APPOFENIACS
Director:Chris Marrs Piliero
Cast: Sean Gunn, Jermaine Fowler, Aaron Holliday, Michael Abbott Jr
USA
If you liked "Lowlife", like hard-boiled crime fiction by the likes of Gifford and Leonard, this is sure to float your boat. Pulp ensemble, criminal and broad characters verging on the cartoonish and intersecting subplots may wear its Tarantino love too conspicuously on its sleeve, but there's plenty of escalating misunderstanding and mayhem of its own to carry you along. Mostly, all the foreshadowing pays off to a full-blown ending to leave you giddy with its excess. Also, its a film that highlights how terrifying AI in the wrong hands could be by not even exaggerating by much. Again, it's the people who are the problem.
WHAT SHE DOESN’T KNOW
Director:
Juan Pablo Arias Munoz
Cast:Sienna Agudong, Jessica Belkin, Conor Husting, Denise Richards.
USA
Despite nice performances and a big house, this is built on spoilt brat worries and all the emoting becomes tedious as the mystery becomes just as you suspect and offers nothing new. There’s meant to be a tale of friendship here, but stretched too thin and with too little payoff.
TRANSCENDING DIMENSIONS
Director: Toshiaki Toyoda
Cast: Chihara Jr., Masahiro Higashide, Haruka Imô, Yôsuke Kubozuka
Japan
Where straightforward narrative gives way to the opaque spiritual ramblings about reaching across the universe in your little finger and ghosts hiring assassins, the sensation and kaleidoscopic achievements of the visuals and dominance of the music make for a compelling if baffling journey. The meaning and intention may be hermetic, but the experience is a genuine trip.
A SERBIAN DOCUMENTARY
Director: Stephen Biro
Cast: Srdjan Spasojeviċ, Aleksandar Radivojević, Srdjan Zika Todorović, Sergej Trifunovć
USA
With access to a shipload of behind-the-scenes footage as well as interviews with cast and crew, Biro's documentary makes the best argument for this most notorious of films, "A Serbian Film". Watching the effects work is a real treat. It helps that the filmmakers are the most eloquent and understanding of their intentions: if you aren't convinced by this of their most punk disgust at exploitation and the human condition, then you are doubtlessly the closed minds they're outraged by. Five years in the making, Biro spoke on stage of how inflammatory the film and its reputation still is. Perhaps the most shocking conclusion made is that the director Srdjan Spasojevic now feels he didn't go far enough.

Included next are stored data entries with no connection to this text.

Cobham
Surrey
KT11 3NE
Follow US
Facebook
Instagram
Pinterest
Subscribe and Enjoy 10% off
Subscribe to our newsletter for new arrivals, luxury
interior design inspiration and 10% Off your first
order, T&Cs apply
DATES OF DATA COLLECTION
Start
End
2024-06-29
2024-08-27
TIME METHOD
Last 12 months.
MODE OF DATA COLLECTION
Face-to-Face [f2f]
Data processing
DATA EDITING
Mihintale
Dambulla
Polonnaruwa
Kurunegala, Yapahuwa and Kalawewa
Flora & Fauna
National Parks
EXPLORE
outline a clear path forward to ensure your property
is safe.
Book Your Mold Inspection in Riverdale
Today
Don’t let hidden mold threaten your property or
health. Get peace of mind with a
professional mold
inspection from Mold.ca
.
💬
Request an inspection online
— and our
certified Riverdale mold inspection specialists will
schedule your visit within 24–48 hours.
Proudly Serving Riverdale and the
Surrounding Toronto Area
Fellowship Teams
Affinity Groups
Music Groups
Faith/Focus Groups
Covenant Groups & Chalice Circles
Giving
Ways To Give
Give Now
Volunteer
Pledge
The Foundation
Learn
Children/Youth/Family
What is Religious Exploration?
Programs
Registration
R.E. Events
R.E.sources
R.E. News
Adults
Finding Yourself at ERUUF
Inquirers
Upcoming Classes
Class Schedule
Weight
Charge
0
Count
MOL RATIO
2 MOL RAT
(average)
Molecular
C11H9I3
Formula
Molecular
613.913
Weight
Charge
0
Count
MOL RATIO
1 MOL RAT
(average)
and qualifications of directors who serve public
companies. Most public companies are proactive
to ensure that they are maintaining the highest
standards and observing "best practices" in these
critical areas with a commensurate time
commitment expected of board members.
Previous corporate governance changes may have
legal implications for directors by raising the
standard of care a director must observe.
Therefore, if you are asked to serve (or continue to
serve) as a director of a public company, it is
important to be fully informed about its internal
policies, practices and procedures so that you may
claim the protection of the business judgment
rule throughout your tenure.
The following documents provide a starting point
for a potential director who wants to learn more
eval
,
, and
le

They fuck you when you're born, they fuck you when you're living, they fuck you when you're dead - indeed.
THE TOXIC AVENGER
Director: Macon Blair
Cast: Peter Dinklage, Jacob Tremblay, Taylour Paige, Kevin Bacon
USA
It may want to rest on its sentimentality unironically and Macon may not want to rest on Toxie's puerile nature to carry it through, but there's enough gore and gags to make this an audience pleaser. And funny how CGI bloodletting, whilst hitting the mark, still isn't as satisfying as DIY practical. Dinklage gives heartfelt, Bacon and Wood give sleazy, Tremblay gives trembly teen. Perhaps this is slicker but the original remains the real shocker.
FLUSH
Director: Gregory Morin
Cast: Jonathan Lambert, Elodie Navarre, Elliot Jenicot, Rémy Adriaens.
That a guy trapped in a Turkish toilet cubicle scenario can turn into a litany of disgust and end up a gorefest is testimony to its sheer invention. And it is funny. Wisely keeping brevity, there's no fat involved as details like drug-addict rats and trying to use ear pods while head-first in a toilet escalate into belly-laugh absurdity without ever losing its nastiness. A crowd-pleaser.